Namun di tangan segelintir warga Desa Bligo ini menjadi pionir sekaligus teladan dalam pengelolaan sampah. Uniknya, pelopor mayoritas kalangan bapak-bapak. Bayangkan, dengan usia yang tak lagi muda, spirit peduli lingkungan masih membara.
Kesadaran terhadap persoalan sampah sebenarnya sudah tumbuh 16 tahun yang lalu. Kelima bapak tersebut adalah Wimbo Abendhono, Sumardi, Sumardiyono, Wijonarko, dan Budi Susanto. Kelima pandawa itu menjadi perintis Bank Sampah Bligo Beriman. Berkat konsistensinya, hingga saat ini ada sekitar 500 nasabah tetap bank sampah.
“Prosesnya memang panjang hingga menjadi seperti saat ini. Dulu kesadaran masyarakat masih minim. Belum ada perhatian dari pemerintah desa. Alhamdulillah sejak 2016 kita didukung bahkan menjadi mitra Rumah Zakat,” kata Sumardiyono kepada RADARSEMARANG.COM.
Dikatakan, bank sampah ini dibentuk karena keprihatinan terhadap kondisi sampah di masyarakat. Dampak yang ditimbulkan beragam. Mulai dari mencelakai orang hingga mengotori lingkungan. Juga menjadi sebab rusaknya fasilitas umum. Apalagi Desa Bligo mempunyai beberapa destinasi wisata. Sehingga kebersihan lingkungan menjadi sesuatu yang diprioritaskan.

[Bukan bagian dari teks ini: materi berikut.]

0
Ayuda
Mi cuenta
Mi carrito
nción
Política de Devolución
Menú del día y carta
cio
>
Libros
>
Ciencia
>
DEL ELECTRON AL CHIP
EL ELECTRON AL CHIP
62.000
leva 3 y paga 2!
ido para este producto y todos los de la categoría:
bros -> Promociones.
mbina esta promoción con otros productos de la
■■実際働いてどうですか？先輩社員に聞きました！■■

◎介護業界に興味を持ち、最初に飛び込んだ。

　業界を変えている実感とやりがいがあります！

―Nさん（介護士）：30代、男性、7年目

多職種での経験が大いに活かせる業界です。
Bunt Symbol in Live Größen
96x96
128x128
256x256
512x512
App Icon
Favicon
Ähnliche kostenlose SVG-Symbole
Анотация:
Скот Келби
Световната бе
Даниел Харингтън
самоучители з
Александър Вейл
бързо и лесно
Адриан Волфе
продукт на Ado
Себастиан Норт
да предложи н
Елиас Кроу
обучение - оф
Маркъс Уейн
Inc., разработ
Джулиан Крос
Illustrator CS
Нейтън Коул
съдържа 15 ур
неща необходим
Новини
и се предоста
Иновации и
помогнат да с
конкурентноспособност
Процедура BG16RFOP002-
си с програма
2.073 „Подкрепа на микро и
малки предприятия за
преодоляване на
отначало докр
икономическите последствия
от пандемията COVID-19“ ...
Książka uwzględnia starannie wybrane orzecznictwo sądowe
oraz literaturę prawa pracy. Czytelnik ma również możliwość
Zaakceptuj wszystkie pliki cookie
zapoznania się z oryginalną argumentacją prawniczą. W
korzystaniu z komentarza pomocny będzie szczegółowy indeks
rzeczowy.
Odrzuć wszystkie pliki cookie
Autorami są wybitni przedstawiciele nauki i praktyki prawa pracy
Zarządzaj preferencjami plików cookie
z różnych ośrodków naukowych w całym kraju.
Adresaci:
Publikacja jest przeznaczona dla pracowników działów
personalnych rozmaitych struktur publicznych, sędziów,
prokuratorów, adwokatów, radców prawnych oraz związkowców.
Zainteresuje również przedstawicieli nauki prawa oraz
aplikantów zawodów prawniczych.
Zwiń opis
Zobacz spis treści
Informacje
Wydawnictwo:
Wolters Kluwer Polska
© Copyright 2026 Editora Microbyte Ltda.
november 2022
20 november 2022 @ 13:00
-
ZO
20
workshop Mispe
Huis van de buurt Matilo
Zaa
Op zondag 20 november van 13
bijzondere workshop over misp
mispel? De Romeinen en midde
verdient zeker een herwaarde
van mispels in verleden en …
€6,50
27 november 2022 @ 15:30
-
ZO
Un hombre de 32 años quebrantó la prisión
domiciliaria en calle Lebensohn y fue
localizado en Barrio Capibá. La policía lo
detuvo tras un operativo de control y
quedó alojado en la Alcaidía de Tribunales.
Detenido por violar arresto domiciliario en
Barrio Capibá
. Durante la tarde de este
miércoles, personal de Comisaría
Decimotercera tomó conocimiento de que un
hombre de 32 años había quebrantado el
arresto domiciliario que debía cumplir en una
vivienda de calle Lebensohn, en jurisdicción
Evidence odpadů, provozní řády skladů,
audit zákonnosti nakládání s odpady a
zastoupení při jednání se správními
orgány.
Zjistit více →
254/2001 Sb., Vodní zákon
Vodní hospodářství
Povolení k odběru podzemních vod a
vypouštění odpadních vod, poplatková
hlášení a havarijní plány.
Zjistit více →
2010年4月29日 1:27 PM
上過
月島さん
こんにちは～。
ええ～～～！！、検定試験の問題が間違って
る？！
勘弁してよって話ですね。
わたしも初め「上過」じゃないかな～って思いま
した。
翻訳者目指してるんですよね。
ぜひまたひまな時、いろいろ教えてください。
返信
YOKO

Sumardiyono mengungkapkan, jika dikalkulasi Desa Bligo bisa menghasilkan empat ton sampah per bulan. Tak sedikit masyarakat yang membakar dan membuang sampah di lingkungan sekitar. Melihat fenomena itu, ia merangkul pemerintah desa untuk memberikan edukasi dan sosialisasi pengelolaan sampah bersama.
“Sempat vakum di tahun 2014 sampai 2015. Masyarakat pun merespon untuk tetap diteruskan. Artinya kan sangat dibutuhkan,” timpal Sumardi.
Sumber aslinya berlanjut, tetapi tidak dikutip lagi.